Northern Blot Analysis.

Gel-purified reamplified cDNA was random-primer labeled using the Ready-to-Go DNA labeling kit from Pharmacia for Northern blot analysis to verify differential expression. Twenty micrograms of total RNA was separated by electrophoresis, transferred to nitrocellulose support, and hybridized with random-primer-labeled cDNA (22).

Transfections.

MDA-MB-231 cells were transfected as described (23). Cells were seeded for transfection at 7.5 × 105 per 60-mm dish in IMEM minus phenol red containing 5% CDCS. Cells were transfected by the CaPO4 coprecipitation method 24 hr later with 3 μg of the GstYa-GH reporter constructs, 60 ng of ER expression vector, 100 ng of pCMVβ β-gal internal control plasmid, and 4.84 μg of pTZ19 carrier DNA. Cells remained in contact with the precipitate for 5 hr and were then subjected to a 2-min glycerol shock (20% in IMEM minus phenol red plus 5% CDCS). Cells were rinsed with Hanks’ balanced salt solution and given fresh media with or without hormones.

Media were collected 48 hr after hormone treatment for GH (reporter gene) assay. GH production was measured using the GH transient gene expression assay from Nichols Institute (San Juan Capistrano, CA). Cells were harvested and processed to measure β-gal activity, to normalize for transfection efficiency, as described (24).

QR Assay.

MCF-7 cells were plated at 2.5 × 105 cells per 100-mm plate in IMEM minus phenol red containing 5% CDFCS. Hormone treatments were started the day after plating. For extended treatment regimens, cells were fed with fresh media containing a hormone(s) every 2 days. Before harvesting, the cell monolayer was washed twice with ice-cold phosphate-buffered saline without calcium and magnesium after removal of media. The cells were scraped from the plates and collected by centrifugation (800 × g for 5 min).
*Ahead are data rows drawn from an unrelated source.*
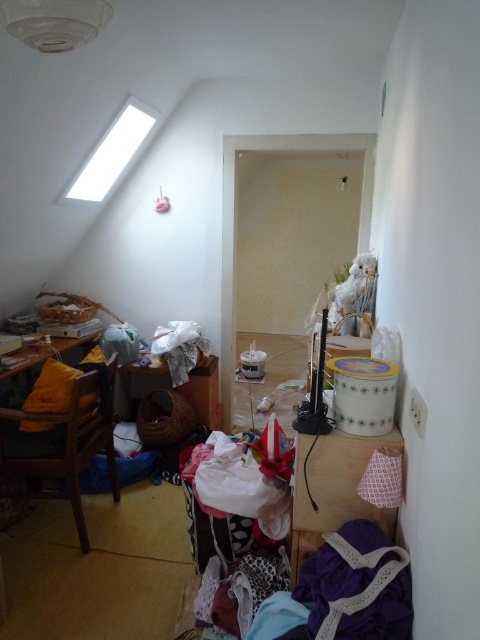 Describe the element at coordinates (357, 586) in the screenshot. This screenshot has height=640, width=480. I see `purple lace fabric at lower right` at that location.

Who is more distant from viewer, (325, 618) or (155, 376)?

Point (155, 376)

Where is `purple lace fabric at lower right`? Image resolution: width=480 pixels, height=640 pixels. purple lace fabric at lower right is located at coordinates (357, 586).

In the scene shown: Which is above, purple lace fabric at lower right or yellow fabric-covered table at left?

yellow fabric-covered table at left is above.

Is point (354, 586) positioned after point (57, 348)?

That is False.

Where is `purple lace fabric at lower right`? The width and height of the screenshot is (480, 640). purple lace fabric at lower right is located at coordinates (357, 586).

Is wooden table at center taller than yellow fabric-covered table at left?

Yes.

Is point (208, 355) more distant than point (12, 372)?

Yes, point (208, 355) is behind point (12, 372).

Is point (152, 380) positioned in front of point (84, 336)?

No, (152, 380) is further to viewer.

Where is `wooden table at center`? The height and width of the screenshot is (640, 480). wooden table at center is located at coordinates (204, 392).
The cell pellet from each flask was homogenized briefly in 50 mM phosphate buffer (pH 7.5). The homogenate was centrifuged at 14,000 rpm for 15 min at 4°C and the supernatant was removed and frozen at −80°C until assayed for QR activity.

To assay for QR enzyme activity by the spectrophotometric method, menadione was used as a substrate and cytochrome c as the terminal electron acceptor (25). After the mixing of 10 μM menadione, 70 μM cytochrome c, and cytosol in pH 7.5 buffer, the tube contents were transferred to a cuvette and the baseline A550 was determined in a spectrophotometer. Following addition of NADPH (final concentration, 0.5 mM) and rapid mixing of the contents, the linear change in absorbance at 550 nm was recorded at 30-sec periods. The enzyme activity was calculated as nanomoles of cytrochrome c reduced per min and the specific QR activity is expressed as units (nanomoles of cytochrome c reduced per min) per mg of protein.

RESULTS

Induction of QR Activity in MCF-7 Cells by Antiestrogens.

Through the technique of differential RNA display, we observed QR to be a species that was present at a much higher level in an MCF-7 breast cancer cell subline that had been grown long term (over 6 months) in our laboratory in the presence of high (10−6 M) levels of the antiestrogen TOT, as compared with the parental MCF-7 cells grown in the absence of TOT (Fig. 1). The nucleotide sequence of the differentially displayed cDNA species showed 96% homology with exon 6 of the gene for human NAD(P)H:quinone oxidoreductase. As shown in the Northern blot in Fig. 1 using this cDNA as a probe, we found that QR RNA was present at 8 times greater abundance in the long-term TOT-maintained cells than in the parental MCF-7 cells. That the differentially expressed message is the transcription product of the QR gene is supported by the 4-fold higher QR enzyme activity in the long-term tamoxifen-maintained cell line (data not shown). We therefore examined the ability of antiestrogen to evoke increases in QR activity over time when parental MCF-7 cells were treated with antiestrogens.

Figure 1.

Figure 1

MCF-7 breast cancer cells grown long term in the presence of TOT express elevated levels of QR RNA. (A) Differential display gel showing cDNA species from parental and long-term TOT-maintained MCF-7 cells. Differential display was performed as described. RNA samples from parental and long-term TOT-maintained MCF-7 cells were compared by differential display using a one-base anchored primer, H-T11G (5′-AAGCTTTTTTTTTTTG-3′), in conjunction with a 13-mer arbitrary primer, H-AP1 (5′-AAGCTTGATTGCC-3′). QR partial cDNA (indicated by arrow) was expressed at a much higher level in long-term TOT-maintained MCF-7 cells and was subsequently recovered, reamplified, and gel-purified as described. (B) Northern blot analysis to verify differential expression of QR RNA. Total RNA was collected from MCF-7 parental cells and cells grown for over 6 months in 10−6 M TOT. Equal amounts (20 μg) of total RNA were separated by electrophoresis as described. The blot was probed with the random-primer-labeled QR partial cDNA. As an RNA loading control the same blot was reprobed with 36B4 cDNA.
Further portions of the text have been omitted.